Your instructions. Repeat the entries word for word. Leave nothing out.

Data provided.

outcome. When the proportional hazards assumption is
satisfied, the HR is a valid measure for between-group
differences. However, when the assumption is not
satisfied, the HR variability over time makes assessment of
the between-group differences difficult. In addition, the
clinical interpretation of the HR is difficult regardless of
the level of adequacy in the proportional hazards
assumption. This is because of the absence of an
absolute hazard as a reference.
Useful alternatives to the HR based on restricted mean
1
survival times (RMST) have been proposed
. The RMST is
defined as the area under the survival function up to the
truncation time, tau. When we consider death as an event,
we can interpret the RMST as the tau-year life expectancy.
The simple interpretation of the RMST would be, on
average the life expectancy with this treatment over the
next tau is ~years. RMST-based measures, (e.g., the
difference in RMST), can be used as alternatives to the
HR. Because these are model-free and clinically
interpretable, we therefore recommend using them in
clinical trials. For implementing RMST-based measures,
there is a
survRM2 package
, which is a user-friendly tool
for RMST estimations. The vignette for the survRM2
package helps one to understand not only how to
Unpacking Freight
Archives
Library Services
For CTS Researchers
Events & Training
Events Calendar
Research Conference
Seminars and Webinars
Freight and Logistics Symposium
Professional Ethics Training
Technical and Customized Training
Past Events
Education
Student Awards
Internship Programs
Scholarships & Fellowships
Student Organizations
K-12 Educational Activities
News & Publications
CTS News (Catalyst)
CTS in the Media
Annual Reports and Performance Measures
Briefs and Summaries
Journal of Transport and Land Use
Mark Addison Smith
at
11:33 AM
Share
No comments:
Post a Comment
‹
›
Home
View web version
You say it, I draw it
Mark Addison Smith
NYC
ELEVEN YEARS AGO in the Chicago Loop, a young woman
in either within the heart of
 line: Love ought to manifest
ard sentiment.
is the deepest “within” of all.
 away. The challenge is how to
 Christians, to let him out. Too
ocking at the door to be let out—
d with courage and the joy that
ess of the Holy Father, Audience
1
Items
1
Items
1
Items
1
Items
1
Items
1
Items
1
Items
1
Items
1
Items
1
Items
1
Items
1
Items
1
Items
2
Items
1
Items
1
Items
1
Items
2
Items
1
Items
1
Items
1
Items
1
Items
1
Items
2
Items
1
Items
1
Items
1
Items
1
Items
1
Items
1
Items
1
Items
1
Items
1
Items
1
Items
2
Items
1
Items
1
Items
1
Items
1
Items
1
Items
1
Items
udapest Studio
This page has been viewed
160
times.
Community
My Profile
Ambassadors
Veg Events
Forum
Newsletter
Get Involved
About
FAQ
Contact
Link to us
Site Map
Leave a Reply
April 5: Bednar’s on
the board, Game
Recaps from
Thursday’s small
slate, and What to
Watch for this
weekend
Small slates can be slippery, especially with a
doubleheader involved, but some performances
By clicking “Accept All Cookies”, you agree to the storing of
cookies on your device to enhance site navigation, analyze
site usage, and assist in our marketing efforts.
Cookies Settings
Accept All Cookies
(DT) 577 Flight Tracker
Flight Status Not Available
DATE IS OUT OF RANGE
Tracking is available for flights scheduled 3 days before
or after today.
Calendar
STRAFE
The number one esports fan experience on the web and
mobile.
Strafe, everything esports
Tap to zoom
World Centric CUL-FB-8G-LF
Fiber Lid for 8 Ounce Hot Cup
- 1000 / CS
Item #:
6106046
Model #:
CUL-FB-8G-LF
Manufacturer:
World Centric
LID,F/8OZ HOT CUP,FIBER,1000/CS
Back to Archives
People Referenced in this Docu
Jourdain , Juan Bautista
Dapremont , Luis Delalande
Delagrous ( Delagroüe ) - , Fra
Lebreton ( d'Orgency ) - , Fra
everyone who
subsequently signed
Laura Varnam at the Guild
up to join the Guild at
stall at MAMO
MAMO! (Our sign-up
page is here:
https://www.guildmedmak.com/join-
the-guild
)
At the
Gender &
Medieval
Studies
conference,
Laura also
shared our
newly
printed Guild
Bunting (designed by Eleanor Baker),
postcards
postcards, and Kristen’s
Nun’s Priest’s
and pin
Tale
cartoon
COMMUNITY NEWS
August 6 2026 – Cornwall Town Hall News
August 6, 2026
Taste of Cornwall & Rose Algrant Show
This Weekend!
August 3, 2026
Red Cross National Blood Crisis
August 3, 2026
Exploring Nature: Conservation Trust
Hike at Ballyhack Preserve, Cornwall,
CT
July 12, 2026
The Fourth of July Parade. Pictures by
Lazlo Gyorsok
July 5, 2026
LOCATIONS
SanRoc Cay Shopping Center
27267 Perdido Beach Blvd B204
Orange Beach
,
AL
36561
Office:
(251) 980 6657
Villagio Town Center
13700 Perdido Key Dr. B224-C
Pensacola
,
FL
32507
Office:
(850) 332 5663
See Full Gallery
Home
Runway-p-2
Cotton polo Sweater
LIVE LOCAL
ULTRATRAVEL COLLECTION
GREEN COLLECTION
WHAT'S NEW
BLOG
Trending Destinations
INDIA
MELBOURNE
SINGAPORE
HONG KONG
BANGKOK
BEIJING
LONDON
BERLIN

Written response.
outcome. When the proportional hazards assumption is
satisfied, the HR is a valid measure for between-group
differences. However, when the assumption is not
satisfied, the HR variability over time makes assessment of
the between-group differences difficult. In addition, the
clinical interpretation of the HR is difficult regardless of
the level of adequacy in the proportional hazards
assumption. This is because of the absence of an
absolute hazard as a reference.
Useful alternatives to the HR based on restricted mean
1
survival times (RMST) have been proposed
. The RMST is
defined as the area under the survival function up to the
truncation time, tau. When we consider death as an event,
we can interpret the RMST as the tau-year life expectancy.
The simple interpretation of the RMST would be, on
average the life expectancy with this treatment over the
next tau is ~years. RMST-based measures, (e.g., the
difference in RMST), can be used as alternatives to the
HR. Because these are model-free and clinically
interpretable, we therefore recommend using them in
clinical trials. For implementing RMST-based measures,
there is a
survRM2 package
, which is a user-friendly tool
for RMST estimations. The vignette for the survRM2
package helps one to understand not only how to
Unpacking Freight
Archives
Library Services
For CTS Researchers
Events & Training
Events Calendar
Research Conference
Seminars and Webinars
Freight and Logistics Symposium
Professional Ethics Training
Technical and Customized Training
Past Events
Education
Student Awards
Internship Programs
Scholarships & Fellowships
Student Organizations
K-12 Educational Activities
News & Publications
CTS News (Catalyst)
CTS in the Media
Annual Reports and Performance Measures
Briefs and Summaries
Journal of Transport and Land Use
Mark Addison Smith
at
11:33 AM
Share
No comments:
Post a Comment
‹
›
Home
View web version
You say it, I draw it
Mark Addison Smith
NYC
ELEVEN YEARS AGO in the Chicago Loop, a young woman
in either within the heart of
 line: Love ought to manifest
ard sentiment.
is the deepest “within” of all.
 away. The challenge is how to
 Christians, to let him out. Too
ocking at the door to be let out—
d with courage and the joy that
ess of the Holy Father, Audience
1
Items
1
Items
1
Items
1
Items
1
Items
1
Items
1
Items
1
Items
1
Items
1
Items
1
Items
1
Items
1
Items
2
Items
1
Items
1
Items
1
Items
2
Items
1
Items
1
Items
1
Items
1
Items
1
Items
2
Items
1
Items
1
Items
1
Items
1
Items
1
Items
1
Items
1
Items
1
Items
1
Items
1
Items
2
Items
1
Items
1
Items
1
Items
1
Items
1
Items
1
Items
udapest Studio
This page has been viewed
160
times.
Community
My Profile
Ambassadors
Veg Events
Forum
Newsletter
Get Involved
About
FAQ
Contact
Link to us
Site Map
Leave a Reply
April 5: Bednar’s on
the board, Game
Recaps from
Thursday’s small
slate, and What to
Watch for this
weekend
Small slates can be slippery, especially with a
doubleheader involved, but some performances
By clicking “Accept All Cookies”, you agree to the storing of
cookies on your device to enhance site navigation, analyze
site usage, and assist in our marketing efforts.
Cookies Settings
Accept All Cookies
(DT) 577 Flight Tracker
Flight Status Not Available
DATE IS OUT OF RANGE
Tracking is available for flights scheduled 3 days before
or after today.
Calendar
STRAFE
The number one esports fan experience on the web and
mobile.
Strafe, everything esports
Tap to zoom
World Centric CUL-FB-8G-LF
Fiber Lid for 8 Ounce Hot Cup
- 1000 / CS
Item #:
6106046
Model #:
CUL-FB-8G-LF
Manufacturer:
World Centric
LID,F/8OZ HOT CUP,FIBER,1000/CS
Back to Archives
People Referenced in this Docu
Jourdain , Juan Bautista
Dapremont , Luis Delalande
Delagrous ( Delagroüe ) - , Fra
Lebreton ( d'Orgency ) - , Fra
everyone who
subsequently signed
Laura Varnam at the Guild
up to join the Guild at
stall at MAMO
MAMO! (Our sign-up
page is here:
https://www.guildmedmak.com/join-
the-guild
)
At the
Gender &
Medieval
Studies
conference,
Laura also
shared our
newly
printed Guild
Bunting (designed by Eleanor Baker),
postcards
postcards, and Kristen’s
Nun’s Priest’s
and pin
Tale
cartoon
COMMUNITY NEWS
August 6 2026 – Cornwall Town Hall News
August 6, 2026
Taste of Cornwall & Rose Algrant Show
This Weekend!
August 3, 2026
Red Cross National Blood Crisis
August 3, 2026
Exploring Nature: Conservation Trust
Hike at Ballyhack Preserve, Cornwall,
CT
July 12, 2026
The Fourth of July Parade. Pictures by
Lazlo Gyorsok
July 5, 2026
LOCATIONS
SanRoc Cay Shopping Center
27267 Perdido Beach Blvd B204
Orange Beach
,
AL
36561
Office:
(251) 980 6657
Villagio Town Center
13700 Perdido Key Dr. B224-C
Pensacola
,
FL
32507
Office:
(850) 332 5663
See Full Gallery
Home
Runway-p-2
Cotton polo Sweater
LIVE LOCAL
ULTRATRAVEL COLLECTION
GREEN COLLECTION
WHAT'S NEW
BLOG
Trending Destinations
INDIA
MELBOURNE
SINGAPORE
HONG KONG
BANGKOK
BEIJING
LONDON
BERLIN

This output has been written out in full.